** Recorded data follows **

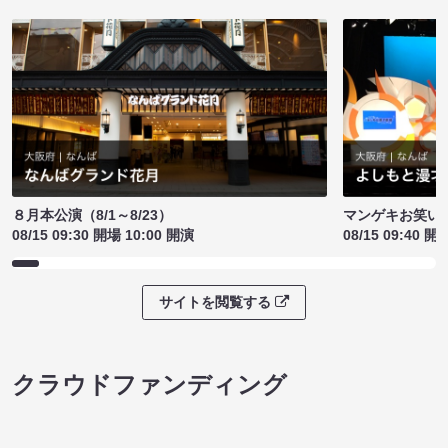
８月本公演（8/1～8/23）
マンゲキお笑い
08/15 09:30 開場 10:00 開演
08/15 09:40 開
サイトを閲覧する
クラウドファンディング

** End of Recorded data **

▶ _Problem_
Give the entries above again exactly, minus their pictures.

▶ _Exercise result_
８月本公演（8/1～8/23）
マンゲキお笑い
08/15 09:30 開場 10:00 開演
08/15 09:40 開
サイトを閲覧する
クラウドファンディング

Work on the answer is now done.